Reputation: 81
In a dataframe with a column named source
, made of two different word lists
source words letter_count
1 list1 apple 5
2 list1 pear 4
3 list1 banana 6
4 list2 ford 4
5 list2 chevy 5
6 list2 apple 5
7 list2 banana 6
I'm trying to return a new dataframe that shows the duplicate words in list1 and list2
words letter_count
1 apple 5
2 banana 6
I'm using python and pandas
Upvotes: 0
Views: 84
Reputation: 8768
Here is a way to find if the same word exists in both lists in the source column.
df.loc[df['words'].isin(set.intersection(*df.groupby('source')['words'].agg(set))),['words','letter_count']].drop_duplicates('words',keep='last')
or:
l = ['words','letter_count']
m1 = df.duplicated(['words','letter_count'])

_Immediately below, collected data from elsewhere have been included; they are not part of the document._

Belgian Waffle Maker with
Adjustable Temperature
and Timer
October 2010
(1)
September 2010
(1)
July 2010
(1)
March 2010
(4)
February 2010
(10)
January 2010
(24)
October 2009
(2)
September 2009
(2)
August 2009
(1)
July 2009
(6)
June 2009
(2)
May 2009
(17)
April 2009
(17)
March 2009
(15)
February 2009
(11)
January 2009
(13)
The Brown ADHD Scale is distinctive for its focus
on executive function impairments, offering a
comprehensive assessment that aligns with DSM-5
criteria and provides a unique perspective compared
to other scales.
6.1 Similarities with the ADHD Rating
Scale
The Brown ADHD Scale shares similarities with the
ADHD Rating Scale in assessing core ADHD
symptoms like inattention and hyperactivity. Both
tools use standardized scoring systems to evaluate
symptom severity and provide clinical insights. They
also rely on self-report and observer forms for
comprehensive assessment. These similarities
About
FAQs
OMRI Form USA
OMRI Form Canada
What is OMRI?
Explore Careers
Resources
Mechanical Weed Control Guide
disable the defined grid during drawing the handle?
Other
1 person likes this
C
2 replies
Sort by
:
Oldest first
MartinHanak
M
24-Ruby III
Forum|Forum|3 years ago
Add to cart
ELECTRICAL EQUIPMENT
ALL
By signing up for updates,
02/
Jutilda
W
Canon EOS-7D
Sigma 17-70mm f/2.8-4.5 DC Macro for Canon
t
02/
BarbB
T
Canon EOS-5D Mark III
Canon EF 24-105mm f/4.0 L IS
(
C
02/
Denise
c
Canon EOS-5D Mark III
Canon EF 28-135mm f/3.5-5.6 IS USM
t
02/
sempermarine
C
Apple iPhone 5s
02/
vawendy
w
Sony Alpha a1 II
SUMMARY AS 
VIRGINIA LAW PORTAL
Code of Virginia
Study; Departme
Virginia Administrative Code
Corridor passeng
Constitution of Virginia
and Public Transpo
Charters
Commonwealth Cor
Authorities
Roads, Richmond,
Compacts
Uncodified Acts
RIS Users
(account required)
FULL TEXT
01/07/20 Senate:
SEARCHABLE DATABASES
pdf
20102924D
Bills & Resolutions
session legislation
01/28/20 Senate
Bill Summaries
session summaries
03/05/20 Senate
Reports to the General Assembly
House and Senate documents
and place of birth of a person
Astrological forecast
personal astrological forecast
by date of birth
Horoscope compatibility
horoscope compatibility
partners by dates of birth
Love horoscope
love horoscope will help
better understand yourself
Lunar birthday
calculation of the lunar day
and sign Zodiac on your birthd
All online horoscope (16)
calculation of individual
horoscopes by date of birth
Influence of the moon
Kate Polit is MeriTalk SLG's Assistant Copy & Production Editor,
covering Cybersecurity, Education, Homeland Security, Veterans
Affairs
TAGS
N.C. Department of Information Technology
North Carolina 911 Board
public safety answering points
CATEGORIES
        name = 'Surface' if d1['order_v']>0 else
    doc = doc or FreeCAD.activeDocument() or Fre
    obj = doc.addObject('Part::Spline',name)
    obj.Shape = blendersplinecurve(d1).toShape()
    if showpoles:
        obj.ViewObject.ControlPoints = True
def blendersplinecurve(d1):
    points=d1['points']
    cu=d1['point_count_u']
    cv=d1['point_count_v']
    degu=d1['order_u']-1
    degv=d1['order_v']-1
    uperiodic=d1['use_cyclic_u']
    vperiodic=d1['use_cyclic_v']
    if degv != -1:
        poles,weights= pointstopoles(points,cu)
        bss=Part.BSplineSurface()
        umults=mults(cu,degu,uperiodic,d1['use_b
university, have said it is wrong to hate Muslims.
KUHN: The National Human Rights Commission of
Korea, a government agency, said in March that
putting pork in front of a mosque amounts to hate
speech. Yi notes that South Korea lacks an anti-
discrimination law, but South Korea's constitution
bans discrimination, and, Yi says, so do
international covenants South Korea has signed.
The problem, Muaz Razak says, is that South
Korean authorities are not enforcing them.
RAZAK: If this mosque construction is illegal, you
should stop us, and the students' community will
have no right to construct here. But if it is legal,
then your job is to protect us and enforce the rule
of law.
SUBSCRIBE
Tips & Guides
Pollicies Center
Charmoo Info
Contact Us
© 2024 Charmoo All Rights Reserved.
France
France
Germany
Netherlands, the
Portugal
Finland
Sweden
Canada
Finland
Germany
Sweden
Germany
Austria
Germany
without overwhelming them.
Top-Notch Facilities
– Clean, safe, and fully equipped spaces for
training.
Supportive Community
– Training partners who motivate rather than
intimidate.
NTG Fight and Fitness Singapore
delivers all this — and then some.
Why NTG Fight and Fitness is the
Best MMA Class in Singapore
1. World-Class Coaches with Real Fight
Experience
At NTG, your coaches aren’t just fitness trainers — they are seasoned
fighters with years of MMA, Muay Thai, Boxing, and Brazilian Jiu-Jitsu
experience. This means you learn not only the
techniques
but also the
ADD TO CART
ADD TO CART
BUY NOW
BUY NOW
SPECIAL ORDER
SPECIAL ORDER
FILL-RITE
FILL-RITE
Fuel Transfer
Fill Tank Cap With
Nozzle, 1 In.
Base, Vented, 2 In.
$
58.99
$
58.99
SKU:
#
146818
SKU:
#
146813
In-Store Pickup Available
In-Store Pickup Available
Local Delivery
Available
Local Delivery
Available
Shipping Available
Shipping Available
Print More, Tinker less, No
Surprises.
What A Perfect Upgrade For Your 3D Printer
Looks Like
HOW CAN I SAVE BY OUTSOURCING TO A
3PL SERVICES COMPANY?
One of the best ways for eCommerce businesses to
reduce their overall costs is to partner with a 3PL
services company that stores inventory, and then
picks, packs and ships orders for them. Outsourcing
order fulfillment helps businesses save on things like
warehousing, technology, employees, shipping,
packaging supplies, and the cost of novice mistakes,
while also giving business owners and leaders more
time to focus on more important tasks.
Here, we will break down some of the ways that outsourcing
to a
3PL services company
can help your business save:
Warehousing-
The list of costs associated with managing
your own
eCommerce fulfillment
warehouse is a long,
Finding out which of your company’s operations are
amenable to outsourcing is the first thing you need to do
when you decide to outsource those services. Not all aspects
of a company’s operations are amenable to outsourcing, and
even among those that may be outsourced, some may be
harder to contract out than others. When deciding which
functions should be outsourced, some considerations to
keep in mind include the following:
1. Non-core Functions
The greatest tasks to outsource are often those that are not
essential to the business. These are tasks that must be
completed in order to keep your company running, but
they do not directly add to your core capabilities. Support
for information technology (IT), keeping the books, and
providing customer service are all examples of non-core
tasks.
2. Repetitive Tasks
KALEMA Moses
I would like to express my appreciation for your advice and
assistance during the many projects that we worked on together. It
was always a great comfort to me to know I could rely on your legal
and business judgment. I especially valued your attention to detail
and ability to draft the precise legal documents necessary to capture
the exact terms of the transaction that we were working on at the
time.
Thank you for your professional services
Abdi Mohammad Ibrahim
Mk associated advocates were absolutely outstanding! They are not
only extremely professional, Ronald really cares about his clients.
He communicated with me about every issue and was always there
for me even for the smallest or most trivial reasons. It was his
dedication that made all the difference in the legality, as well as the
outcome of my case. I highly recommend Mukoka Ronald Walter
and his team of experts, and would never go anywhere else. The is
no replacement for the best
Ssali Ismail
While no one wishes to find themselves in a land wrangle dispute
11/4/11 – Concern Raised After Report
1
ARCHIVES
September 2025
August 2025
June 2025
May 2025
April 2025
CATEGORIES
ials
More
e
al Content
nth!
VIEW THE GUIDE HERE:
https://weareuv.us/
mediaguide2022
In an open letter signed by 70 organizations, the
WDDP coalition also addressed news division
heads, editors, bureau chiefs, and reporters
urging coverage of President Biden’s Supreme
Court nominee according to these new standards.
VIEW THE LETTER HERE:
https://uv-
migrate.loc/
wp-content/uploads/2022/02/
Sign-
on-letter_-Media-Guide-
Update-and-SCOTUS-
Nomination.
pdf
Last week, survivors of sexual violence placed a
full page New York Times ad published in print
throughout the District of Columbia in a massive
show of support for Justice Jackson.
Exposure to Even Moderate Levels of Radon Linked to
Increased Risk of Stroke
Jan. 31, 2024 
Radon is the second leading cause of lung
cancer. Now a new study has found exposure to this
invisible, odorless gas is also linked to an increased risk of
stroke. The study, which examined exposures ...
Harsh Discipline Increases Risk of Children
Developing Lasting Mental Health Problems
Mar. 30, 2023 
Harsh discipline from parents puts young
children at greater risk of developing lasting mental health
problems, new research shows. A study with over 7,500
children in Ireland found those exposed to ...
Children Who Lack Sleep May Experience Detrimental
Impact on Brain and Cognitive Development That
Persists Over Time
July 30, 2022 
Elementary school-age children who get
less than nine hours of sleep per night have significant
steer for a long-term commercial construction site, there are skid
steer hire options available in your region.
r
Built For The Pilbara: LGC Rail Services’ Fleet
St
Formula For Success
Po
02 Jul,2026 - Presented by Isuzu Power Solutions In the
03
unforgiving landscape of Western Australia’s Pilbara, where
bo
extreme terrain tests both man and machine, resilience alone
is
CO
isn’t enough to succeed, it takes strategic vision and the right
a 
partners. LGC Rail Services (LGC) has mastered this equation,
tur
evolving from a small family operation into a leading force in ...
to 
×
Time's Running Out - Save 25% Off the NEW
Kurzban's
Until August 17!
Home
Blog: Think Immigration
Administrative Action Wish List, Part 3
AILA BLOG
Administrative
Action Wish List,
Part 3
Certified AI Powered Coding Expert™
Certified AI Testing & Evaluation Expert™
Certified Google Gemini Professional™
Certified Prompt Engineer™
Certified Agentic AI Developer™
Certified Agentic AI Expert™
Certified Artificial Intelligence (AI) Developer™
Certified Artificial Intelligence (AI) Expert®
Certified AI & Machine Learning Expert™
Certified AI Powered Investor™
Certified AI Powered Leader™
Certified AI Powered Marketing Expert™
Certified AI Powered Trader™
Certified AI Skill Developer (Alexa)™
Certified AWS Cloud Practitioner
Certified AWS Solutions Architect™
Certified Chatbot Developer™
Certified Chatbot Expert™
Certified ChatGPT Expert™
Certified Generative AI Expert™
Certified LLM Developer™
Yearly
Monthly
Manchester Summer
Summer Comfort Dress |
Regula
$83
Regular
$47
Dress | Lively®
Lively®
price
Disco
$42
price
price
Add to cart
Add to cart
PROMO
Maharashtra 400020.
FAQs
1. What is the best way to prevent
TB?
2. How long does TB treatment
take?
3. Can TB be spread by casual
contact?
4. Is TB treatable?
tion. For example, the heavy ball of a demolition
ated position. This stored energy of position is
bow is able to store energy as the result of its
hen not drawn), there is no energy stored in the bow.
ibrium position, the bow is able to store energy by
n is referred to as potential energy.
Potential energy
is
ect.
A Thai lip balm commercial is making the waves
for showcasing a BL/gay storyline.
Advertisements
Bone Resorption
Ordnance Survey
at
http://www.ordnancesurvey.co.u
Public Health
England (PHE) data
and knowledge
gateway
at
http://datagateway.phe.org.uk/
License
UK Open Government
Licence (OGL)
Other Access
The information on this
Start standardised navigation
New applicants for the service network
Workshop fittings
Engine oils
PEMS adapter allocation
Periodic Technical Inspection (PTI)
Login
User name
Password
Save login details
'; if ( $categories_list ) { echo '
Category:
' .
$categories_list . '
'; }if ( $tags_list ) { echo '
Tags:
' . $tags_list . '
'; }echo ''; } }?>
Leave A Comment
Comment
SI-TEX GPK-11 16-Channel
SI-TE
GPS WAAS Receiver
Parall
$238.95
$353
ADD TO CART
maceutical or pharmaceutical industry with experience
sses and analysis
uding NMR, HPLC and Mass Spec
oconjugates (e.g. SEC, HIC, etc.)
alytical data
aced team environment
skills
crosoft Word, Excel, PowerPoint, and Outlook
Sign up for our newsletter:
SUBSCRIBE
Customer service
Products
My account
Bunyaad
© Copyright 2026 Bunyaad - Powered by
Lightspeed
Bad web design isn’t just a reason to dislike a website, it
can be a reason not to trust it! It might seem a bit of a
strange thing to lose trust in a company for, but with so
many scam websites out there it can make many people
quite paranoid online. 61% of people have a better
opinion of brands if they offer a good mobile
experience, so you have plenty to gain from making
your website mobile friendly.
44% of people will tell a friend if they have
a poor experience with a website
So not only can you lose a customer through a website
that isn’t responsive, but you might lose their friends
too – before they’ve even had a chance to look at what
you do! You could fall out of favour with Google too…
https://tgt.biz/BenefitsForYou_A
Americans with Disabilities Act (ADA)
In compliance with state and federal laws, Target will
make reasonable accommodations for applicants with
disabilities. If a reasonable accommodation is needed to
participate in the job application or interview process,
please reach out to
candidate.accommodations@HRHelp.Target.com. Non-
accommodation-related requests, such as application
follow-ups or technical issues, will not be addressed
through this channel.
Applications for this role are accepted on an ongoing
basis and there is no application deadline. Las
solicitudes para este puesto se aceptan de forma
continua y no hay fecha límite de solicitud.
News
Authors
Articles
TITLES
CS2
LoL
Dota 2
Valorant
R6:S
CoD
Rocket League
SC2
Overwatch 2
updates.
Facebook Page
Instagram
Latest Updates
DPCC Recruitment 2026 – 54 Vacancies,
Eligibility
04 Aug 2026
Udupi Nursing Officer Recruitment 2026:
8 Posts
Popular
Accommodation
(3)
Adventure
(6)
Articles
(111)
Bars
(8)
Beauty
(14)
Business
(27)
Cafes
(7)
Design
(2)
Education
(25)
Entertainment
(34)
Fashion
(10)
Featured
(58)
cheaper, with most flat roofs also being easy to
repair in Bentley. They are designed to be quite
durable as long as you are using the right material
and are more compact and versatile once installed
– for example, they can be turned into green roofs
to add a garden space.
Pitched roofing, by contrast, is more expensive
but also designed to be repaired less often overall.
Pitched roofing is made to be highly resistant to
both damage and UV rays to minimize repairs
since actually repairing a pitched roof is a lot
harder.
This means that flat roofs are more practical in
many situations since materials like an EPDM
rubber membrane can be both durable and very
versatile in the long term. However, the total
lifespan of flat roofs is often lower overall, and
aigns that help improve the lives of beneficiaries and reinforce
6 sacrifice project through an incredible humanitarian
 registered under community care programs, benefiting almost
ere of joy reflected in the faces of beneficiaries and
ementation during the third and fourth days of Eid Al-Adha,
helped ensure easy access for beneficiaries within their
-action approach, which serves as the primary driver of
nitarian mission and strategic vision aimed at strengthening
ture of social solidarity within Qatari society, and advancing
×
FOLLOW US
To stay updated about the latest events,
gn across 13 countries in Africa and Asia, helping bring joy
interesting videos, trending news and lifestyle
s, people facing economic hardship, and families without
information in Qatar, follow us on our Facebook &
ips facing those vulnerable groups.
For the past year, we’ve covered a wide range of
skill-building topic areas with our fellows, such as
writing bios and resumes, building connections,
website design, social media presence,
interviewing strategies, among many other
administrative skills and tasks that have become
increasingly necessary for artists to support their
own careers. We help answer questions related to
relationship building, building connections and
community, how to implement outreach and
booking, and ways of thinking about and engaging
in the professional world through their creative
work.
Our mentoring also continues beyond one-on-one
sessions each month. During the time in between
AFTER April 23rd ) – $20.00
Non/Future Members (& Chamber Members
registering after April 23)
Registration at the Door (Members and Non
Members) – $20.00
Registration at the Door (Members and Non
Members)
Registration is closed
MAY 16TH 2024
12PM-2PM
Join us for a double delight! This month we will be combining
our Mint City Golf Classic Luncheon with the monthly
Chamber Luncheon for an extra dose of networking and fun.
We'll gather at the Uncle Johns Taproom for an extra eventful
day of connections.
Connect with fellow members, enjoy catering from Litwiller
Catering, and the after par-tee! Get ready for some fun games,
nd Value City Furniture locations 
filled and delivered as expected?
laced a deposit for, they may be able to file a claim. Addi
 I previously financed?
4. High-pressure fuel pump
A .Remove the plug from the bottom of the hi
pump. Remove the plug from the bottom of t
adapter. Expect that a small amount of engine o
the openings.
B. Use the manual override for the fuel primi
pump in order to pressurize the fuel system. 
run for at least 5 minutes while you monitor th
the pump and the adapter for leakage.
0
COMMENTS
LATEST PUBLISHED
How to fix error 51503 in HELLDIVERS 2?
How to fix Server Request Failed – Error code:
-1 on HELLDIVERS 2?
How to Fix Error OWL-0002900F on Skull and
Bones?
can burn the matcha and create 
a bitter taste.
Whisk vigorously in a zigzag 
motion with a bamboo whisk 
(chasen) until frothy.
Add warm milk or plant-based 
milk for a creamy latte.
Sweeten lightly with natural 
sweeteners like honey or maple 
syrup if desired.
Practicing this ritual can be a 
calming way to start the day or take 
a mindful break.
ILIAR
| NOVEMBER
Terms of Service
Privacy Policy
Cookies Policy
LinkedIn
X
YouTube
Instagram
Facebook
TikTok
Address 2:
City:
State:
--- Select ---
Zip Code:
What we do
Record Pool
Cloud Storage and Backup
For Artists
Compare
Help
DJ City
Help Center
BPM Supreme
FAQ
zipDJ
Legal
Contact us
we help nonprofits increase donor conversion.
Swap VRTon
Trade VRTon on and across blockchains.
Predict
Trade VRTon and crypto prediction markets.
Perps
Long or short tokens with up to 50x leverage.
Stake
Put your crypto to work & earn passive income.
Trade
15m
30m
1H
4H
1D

m2 = df.groupby('words')['source'].transform('nunique').eq(df['source'].nunique())
df.loc[m1 & m2,l]
Output:
words letter_count
6 apple 5
7 banana 6
Upvotes: 0
Reputation:
I think you're looking for pandas.Series.duplicated()
. It returns a mask (a series containing True/False values corresponding to values that match a condition) where values that occur more than once in the series are True, and those that occur only are False. Then, you can index the dataframe with that mask:
new_df = df[df['words'].duplicated()].drop('source', axis=1)
Output:
>>> new_df
words letter_count
6 banana 6
7 apple 5
Upvotes: 1